- 6 Minutes to read
- Print
- DarkLight
- PDF
Amazon Redshift Upsert-Merge Loading Mode Options
- 6 Minutes to read
- Print
- DarkLight
- PDF
Overview
Rivery allows for 3 distinct options when the Upsert-Merge loading mode option is selected in Amazon Redshift.
The Upsert-Merge option is used to update existing data in a table that may have changed in the source since the last run, as well as insert new records. While all three Upsert-Merge options result in this effect, they differ in the backend process, and have performance implications.
Switch - Merge
The Switch Merge method in Amazon Redshift is a way of merging data from two or more tables or streams into a single table or stream. It works by creating a new table or stream that contains the data from the other tables, and then switching the references to the new table. This can be useful for a number of purposes, such as:
Updating data in a table: By using the switch merge method, you can easily update the data in a table by replacing it with new data from another table.
Consolidating data from multiple tables: If you have data spread across multiple tables, the Switch Merge method can be used to consolidate it into a single table.
Performing "Upsert" operations: The Switch Merge method can be used to perform "upsert" operations, which insert new rows into a table or stream if they don't already exist, or update existing rows if they do.
Switch-Merge Method Flowchart
The Steps
- Select target table and merge table: The target table, which will be modified by the merge, and the merge table, which contains the data to be merged, are selected.
- Create temporary table: A temporary table is created to hold the merged data.
- Insert merged data into temporary table: The data from the merge table is inserted into the temporary table.
- Swap target table and temporary table: The original target table is swapped with the temporary table containing the merged data.
- Check for conflicts in merged data: Any conflicts or errors in the merged data are identified.
- Resolve conflicts in merged data: Any conflicts or errors are resolved.
- Drop temporary table: The temporary table is no longer needed, so it is dropped.
- Finish: The process is completed and the merged table is now the current table.
Example
In Amazon Redshift, the MERGE statement allows you to update or insert data into a table, depending on whether the data already exists.
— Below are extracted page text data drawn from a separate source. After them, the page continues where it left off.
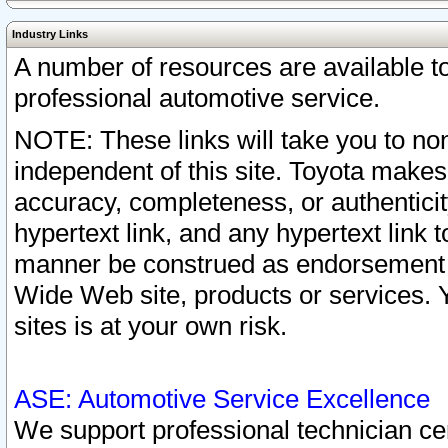
Industry Links
A number of resources are available 
professional automotive service.
NOTE: These links will take you to non
independent of this site. Toyota makes
accuracy, completeness, or authenticit
hypertext link, and any hypertext link t
manner be construed as endorsement b
Wide Web site, products or services. Yo
sites is at your own risk.
ASE: Automotive Service Excellence
We support professional technician cert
The SWITCH statement can be used to control the order in which the WHEN MATCHED and WHEN NOT MATCHED clauses are executed within the MERGE statement.
Here is an example of how you could use the SWITCH and MERGE statements together in Amazon Redshift:
CREATE TABLE my_table (
id INTEGER,
data VARCHAR
);
INSERT INTO my_table (id, data)
VALUES (1, 'A'), (2, 'B'), (3, 'C');
-- Update rows with even id
MERGE INTO my_table t
USING (
SELECT id, 'X' as data
FROM my_table
WHERE id % 2 = 0
) s
ON t.id = s.id
WHEN MATCHED THEN
UPDATE SET t.data = s.data
WHEN NOT MATCHED THEN
INSERT (id, data) VALUES (s.id, s.data);
-- Update rows with odd id
SWITCH
WHEN id % 2 = 1 THEN
MERGE INTO my_table t
USING (
SELECT id, 'Y' as data
FROM my_table
WHERE id % 2 = 1
) s
ON t.id = s.id
WHEN MATCHED THEN
UPDATE SET t.data = s.data
WHEN NOT MATCHED THEN
INSERT (id, data) VALUES (s.id, s.data);
END
In this example, the SWITCH statement is used to select between two blocks of MERGE statements. The first MERGE statement updates rows with even id values, and the second MERGE statement, which is executed when the SWITCH condition is met, updates rows with odd id values.
Please Note:
In cases of Switch-Merge (or other fallbacks to Switch-Merge due to schema changes), we replace the target table. Consequently, when replacing the target table, we must re-grant the original table's permissions.
Delete - Insert
The DELETE-INSERT method in Amazon Redshift allows you to update a table by deleting the outdated rows and then adding new rows containing the updated data. This can be useful when you want to replace all of the data in a table rather than only changing a few rows or columns.
The benefits of using Delete-Insert include the fact that a unique match key is not necessary and that changes to metadata, such as renaming columns or changing the data type, will not cause an error.
Delete-Insert Method Flowchart
The Steps
- Begin transaction: This step begins a new transaction, which allows you to execute multiple SQL statements as a single unit of work. Transactions are used to ensure data integrity and consistency.
- Delete rows in target table: In this step, all rows in the target table that match the condition specified in the WHERE clause are deleted.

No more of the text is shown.